Irwin Lipnowski

Personal information
- Born: May 2, 1946 (age 80)

Chess career
- Country: Canada
- Title: FIDE Master
- Peak rating: 2400 (January 1975)

= Irwin Lipnowski =

Canadian chess player

Irwin Lipnowski (born May 2, 1946) is a Canadian chess FIDE Master.

==Biography==
Lipnowski, who grew up in Winnipeg, was one of Canada's strongest chess players of the 1960s and 1970s. He was awarded the FIDE Master title in 1983.

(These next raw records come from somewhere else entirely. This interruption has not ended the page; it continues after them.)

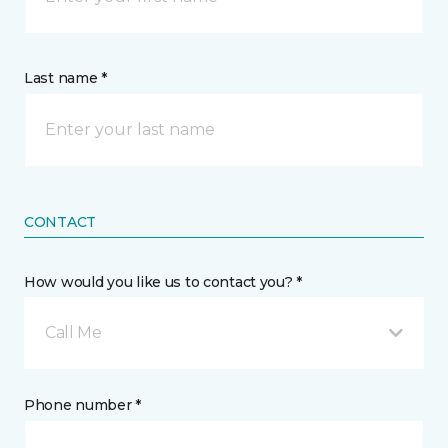
Last name *
CONTACT
How would you like us to contact you? *
Call Me
Phone number *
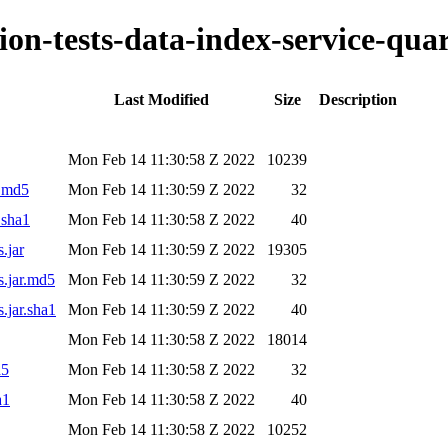
tion-tests-data-index-service-qua
Last Modified
Size
Description
Mon Feb 14 11:30:58 Z 2022
10239
r.md5
Mon Feb 14 11:30:59 Z 2022
32
.sha1
Mon Feb 14 11:30:58 Z 2022
40
.jar
Mon Feb 14 11:30:59 Z 2022
19305
s.jar.md5
Mon Feb 14 11:30:59 Z 2022
32
s.jar.sha1
Mon Feb 14 11:30:59 Z 2022
40
Mon Feb 14 11:30:58 Z 2022
18014
d5
Mon Feb 14 11:30:58 Z 2022
32
a1
Mon Feb 14 11:30:58 Z 2022
40
Mon Feb 14 11:30:58 Z 2022
10252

His competitive accomplishments include:

- 1960, 1962 Winner, Manitoba Junior Championship and in 1959 shared first with Michael Nozick
- 1963, 1978, and 2001 Canadian Chess Championship, placing 6th, 8th, and 17th, respectively
- 1969 Winner, Ontario Open
- 1971 Played fourth board for Canada at the World Student Team Chess Championship in Mayagüez, scoring +1, =2, -2; the team won the bronze medal
- 1974 Placed 7th in the Pan American Chess Championship in Winnipeg
- 1976 Played first reserve board ( scoring +1, =4, -1) on the Canadian men's team at the 22nd Chess Olympiad in Haifa; the team's eighth place finish was its best ever
- 1977 Winner, Manitoba Championship
- 1999 Winner, Manitoba Open
- 2000 Captain and coach of the Canadian team at the World Youth Championship, Oropesa del Mar, Spain

An economics professor, Lipnowski is a faculty member of the University of Manitoba.